Je crois que la valorisation de la littérature comme connaissance pratique essentielle à la vie publique est la posture qu’il faut adopter pour repenser la place qu’elle occupe socialement. C’est pourquoi des livres comme ceux de Charlotte Nordmann et d’Yves Citton, qui insistent sur le rôle des études littéraires, me semblent essentiels. La beauté des réflexions qu’ils proposent, comme celles de Rancière et de Nussbaum, réside justement dans ce qu’elles nous amènent à nous poser des questions pratiques. Notons, par exemple, la façon dont Citton lie les capacités interprétatives acquises en études littéraires à la mise à distance du sens commun :

Les études littéraires permettent aux membres d’un public de gagner accès à leur puissance interprétative singulière, en favorisant un décollement entre le sens commun des discours et leur réappropriation individuante, actualisée en fonction des pertinences propres de l’interprète : en cela, elles contribuent à déjouer les effets Larsen qui menacent de saturer la sphère médiatique de bouclages aveuglants à force de transparence et d’immédiation [30].

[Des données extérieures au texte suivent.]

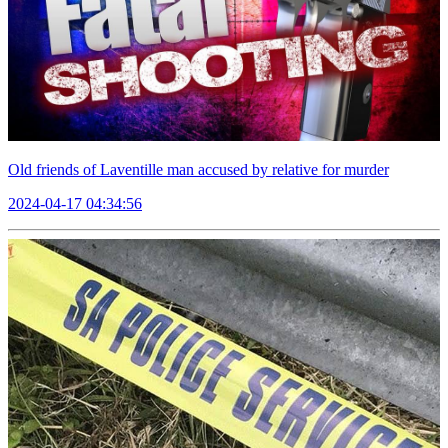
Old friends of Laventille man accused by relative for murder
2024-04-17 04:34:56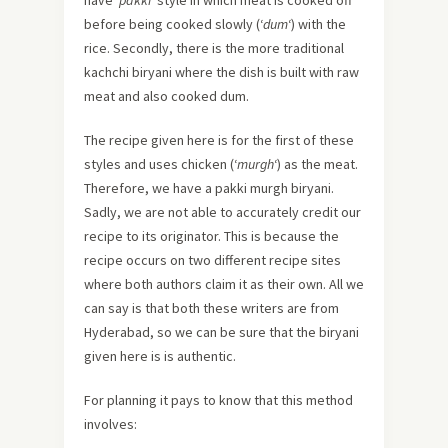
before being cooked slowly (‘
dum
‘) with the
rice. Secondly, there is the more traditional
kachchi biryani where the dish is built with raw
meat and also cooked dum.
The recipe given here is for the first of these
styles and uses chicken (‘
murgh
‘) as the meat.
Therefore, we have a pakki murgh biryani.
Sadly, we are not able to accurately credit our
recipe to its originator. This is because the
recipe occurs on two different recipe sites
where both authors claim it as their own. All we
can say is that both these writers are from
Hyderabad, so we can be sure that the biryani
given here is is authentic.
For planning it pays to know that this method
involves: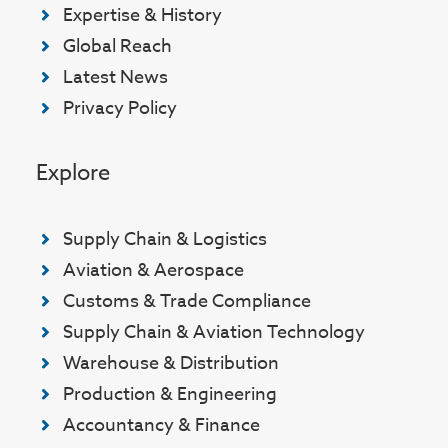
Expertise & History
Global Reach
Latest News
Privacy Policy
Explore
Supply Chain & Logistics
Aviation & Aerospace
Customs & Trade Compliance
Supply Chain & Aviation Technology
Warehouse & Distribution
Production & Engineering
Accountancy & Finance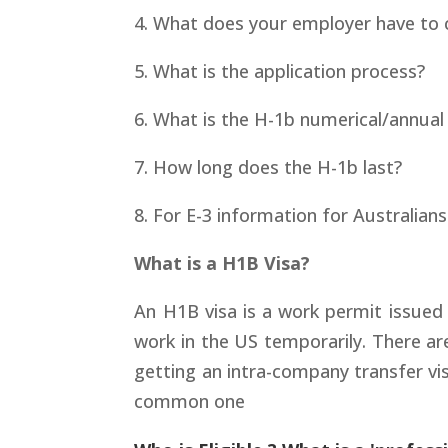
4. What does your employer have to c
5. What is the application process?
6. What is the H-1b numerical/annual
7. How long does the H-1b last?
8. For E-3 information for Australian
What is a H1B Visa?
An H1B visa is a work permit issued
work in the US temporarily. There are
getting an intra-company transfer vis
common one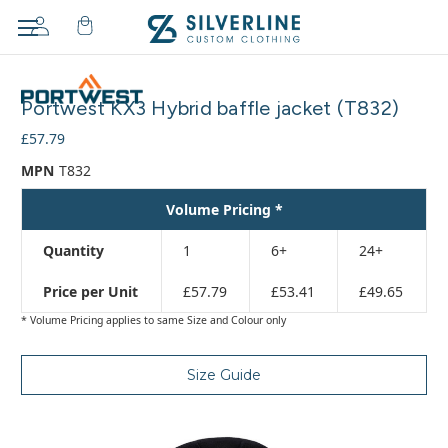
Adding
to
Portwest KX3 Hybrid baffle jacket (T832)
cart…
The
£57.79
item
MPN
T832
has
been
Volume Pricing *
added
Quantity
1
6+
24+
Price per Unit
£57.79
£53.41
£49.65
* Volume Pricing applies to same Size and Colour only
Size Guide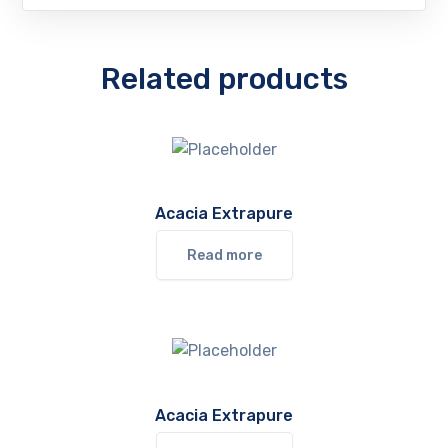
Related products
Acacia Extrapure
Read more
Acacia Extrapure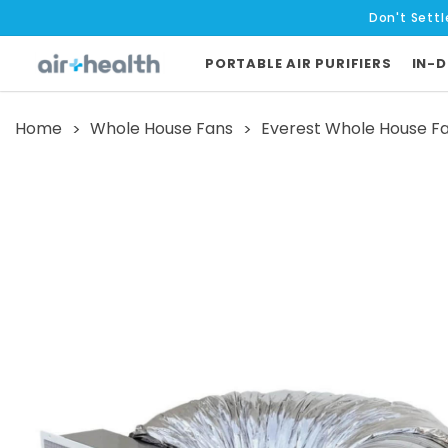
Don't Settl
PORTABLE AIR PURIFIERS
IN-D
Home
Whole House Fans
Everest Whole House F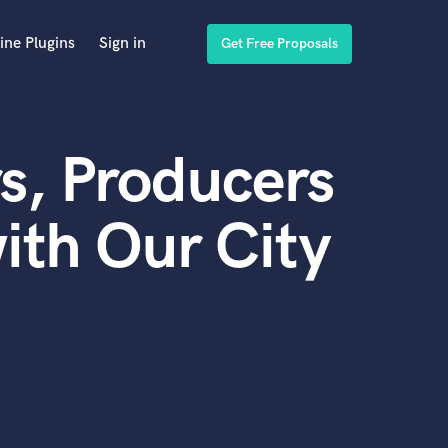
ine Plugins
Sign in
Get Free Proposals
s, Producers
ith Our City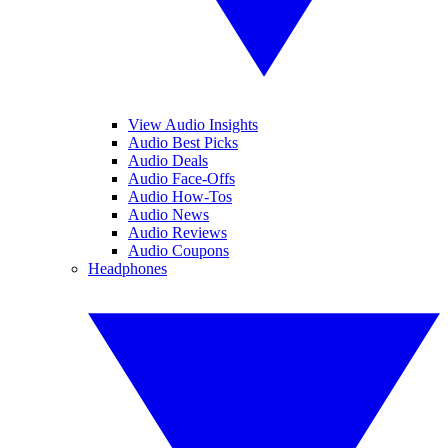
View Audio Insights
Audio Best Picks
Audio Deals
Audio Face-Offs
Audio How-Tos
Audio News
Audio Reviews
Audio Coupons
Headphones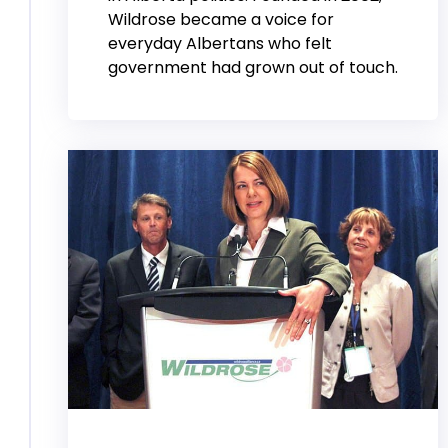
Wildrose became a voice for
everyday Albertans who felt
government had grown out of touch.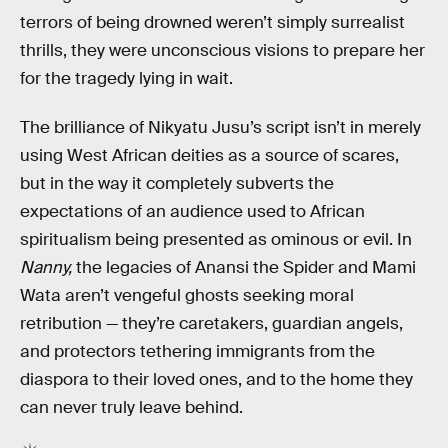
terrors of being drowned weren’t simply surrealist
thrills, they were unconscious visions to prepare her
for the tragedy lying in wait.
The brilliance of Nikyatu Jusu’s script isn’t in merely
using West African deities as a source of scares,
but in the way it completely subverts the
expectations of an audience used to African
spiritualism being presented as ominous or evil. In
Nanny,
the legacies of Anansi the Spider and Mami
Wata aren’t vengeful ghosts seeking moral
retribution — they’re caretakers, guardian angels,
and protectors tethering immigrants from the
diaspora to their loved ones, and to the home they
can never truly leave behind.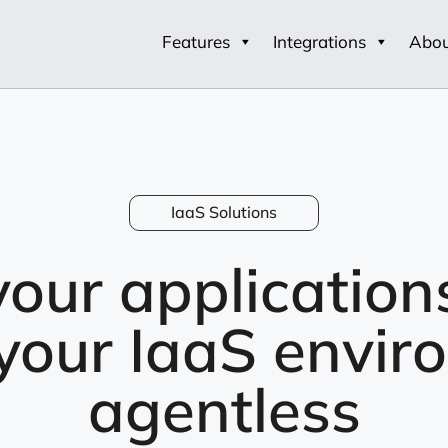
Features
Integrations
Abo
IaaS Solutions
our application
 your IaaS envir
agentless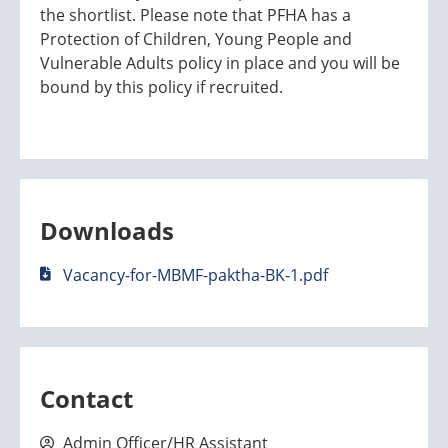
the shortlist. Please note that PFHA has a
Protection of Children, Young People and
Vulnerable Adults policy in place and you will be
bound by this policy if recruited.
Downloads
Vacancy-for-MBMF-paktha-BK-1.pdf
Contact
Admin Officer/HR Assistant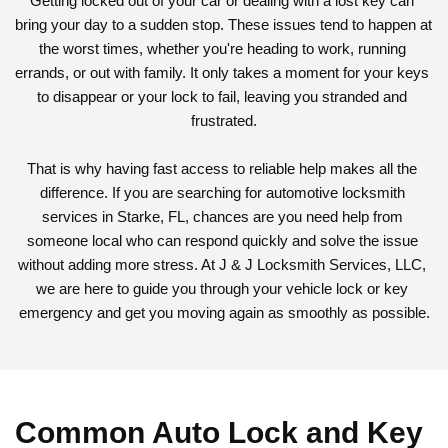
Getting locked out of your car or dealing with a lost key can 
bring your day to a sudden stop. These issues tend to happen at 
the worst times, whether you're heading to work, running 
errands, or out with family. It only takes a moment for your keys 
to disappear or your lock to fail, leaving you stranded and 
frustrated.
That is why having fast access to reliable help makes all the 
difference. If you are searching for automotive locksmith 
services in Starke, FL, chances are you need help from 
someone local who can respond quickly and solve the issue 
without adding more stress. At J & J Locksmith Services, LLC, 
we are here to guide you through your vehicle lock or key 
emergency and get you moving again as smoothly as possible.
Common Auto Lock and Key 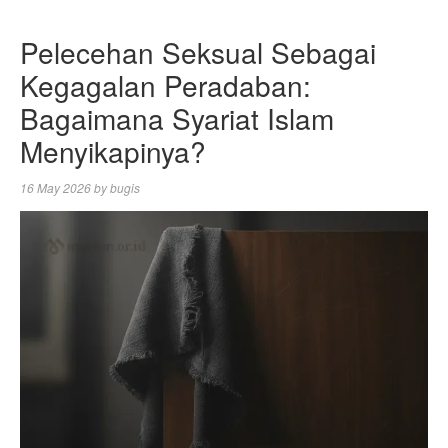
Pelecehan Seksual Sebagai
Kegagalan Peradaban:
Bagaimana Syariat Islam
Menyikapinya?
16 May 2026
by
bugis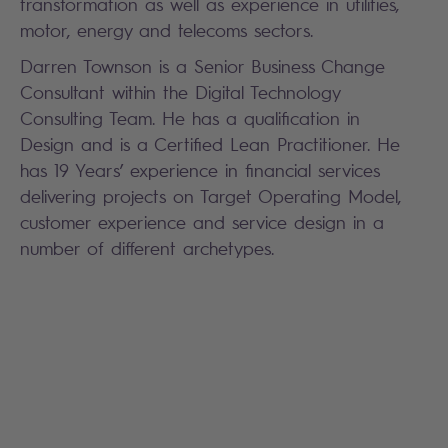
transformation as well as experience in utilities,
motor, energy and telecoms sectors.
Darren Townson is a Senior Business Change
Consultant within the Digital Technology
Consulting Team. He has a qualification in
Design and is a Certified Lean Practitioner. He
has 19 Years’ experience in financial services
delivering projects on Target Operating Model,
customer experience and service design in a
number of different archetypes.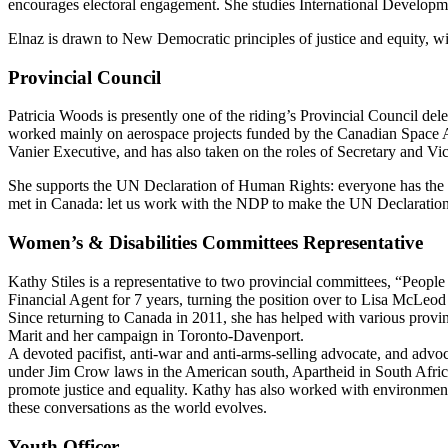
encourages electoral engagement. She studies International Developme
Elnaz is drawn to New Democratic principles of justice and equity, wi
Provincial Council
Patricia Woods is presently one of the riding’s Provincial Council dele
worked mainly on aerospace projects funded by the Canadian Space Ag
Vanier Executive, and has also taken on the roles of Secretary and Vic
She supports the UN Declaration of Human Rights: everyone has the rig
met in Canada: let us work with the NDP to make the UN Declaration o
Women’s & Disabilities Committees Representative
Kathy Stiles is a representative to two provincial committees, “Peop
Financial Agent for 7 years, turning the position over to Lisa McLe
Since returning to Canada in 2011, she has helped with various provin
Marit and her campaign in Toronto-Davenport.
A devoted pacifist, anti-war and anti-arms-selling advocate, and advoc
under Jim Crow laws in the American south, Apartheid in South Africa
promote justice and equality. Kathy has also worked with environmental
these conversations as the world evolves.
Youth Officer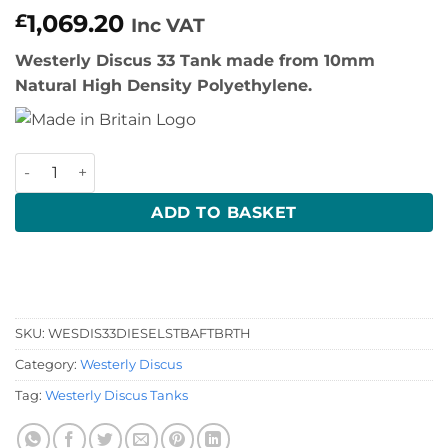
1,069.20
£
Inc VAT
Westerly Discus 33 Tank made from 10mm
Natural High Density Polyethylene.
Westerly Discus Diesel Tank quantity
ADD TO BASKET
SKU:
WESDIS33DIESELSTBAFTBRTH
Category:
Westerly Discus
Tag:
Westerly Discus Tanks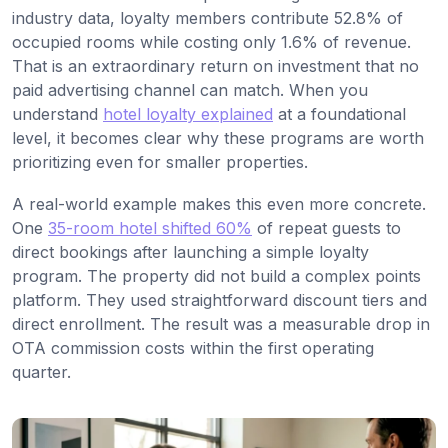
industry data, loyalty members contribute 52.8% of
occupied rooms while costing only 1.6% of revenue.
That is an extraordinary return on investment that no
paid advertising channel can match. When you
understand
hotel loyalty explained
at a foundational
level, it becomes clear why these programs are worth
prioritizing even for smaller properties.
A real-world example makes this even more concrete.
One
35-room hotel shifted 60%
of repeat guests to
direct bookings after launching a simple loyalty
program. The property did not build a complex points
platform. They used straightforward discount tiers and
direct enrollment. The result was a measurable drop in
OTA commission costs within the first operating
quarter.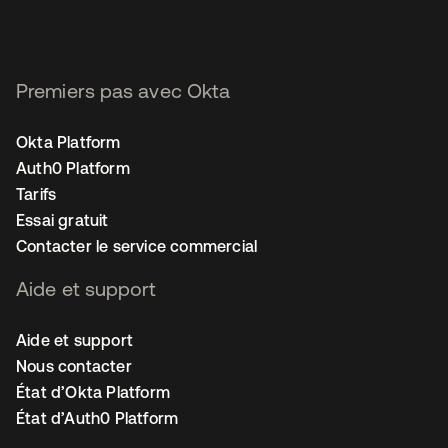
Premiers pas avec Okta
Okta Platform
Auth0 Platform
Tarifs
Essai gratuit
Contacter le service commercial
Aide et support
Aide et support
Nous contacter
État d’Okta Platform
État d’Auth0 Platform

Pour qu’il y ait une politique ou une éthique de la lecture, il faut que celle-ci soit considérée comme un acte socialement significatif. Et ce rapport à l’interprétation, tout aussi naturel qu’il puisse sembler aux théoriciens de la littérature qui ont fait de la lecture leur gagne-pain, doit être transmis, enseigné et valorisé afin d’en assurer la survie dans l’espace social. Que l’on parle de politique ou d’éthique de la littérature, le plus important est peut-être de garder à l’esprit qu’il n’y a pas de séparation radicale entre le monde éthéré de la théorie et l’air piquant de la rue. Les étudiants québécois ont montré de mille façons, au printemps 2012, le bon usage qu’on peut faire des idées rencontrées sur les bancs d’école, notamment par l’intelligence avec laquelle les militants parvenaient à interpréter finement l’idéologie derrière les discours des dirigeants et à réagir en conséquence. Si l’on veut parler de politique et d’éthique de la lecture, du rôle que la lecture peut jouer dans l’apprentissage de la complexité des situations humaines au coeur des enjeux de la vie publique, alors il faut défendre becs et ongles l’importance des humanités pour la vie publique. Nussbaum relève une contradiction importante lorsqu’elle écrit que « la lecture est une préparation pour la vie qui éloigne en même temps de la vie » (CA, p. 284) et se demande par la suite s’il s’agit d’un bien ou d’un mal. La réponse, chez Rancière comme chez elle, est qu’il s’agit d’un bien quand cet éloignement permet après coup une plus grande proximité, une complicité nouvelle avec la fuyante complexité du monde.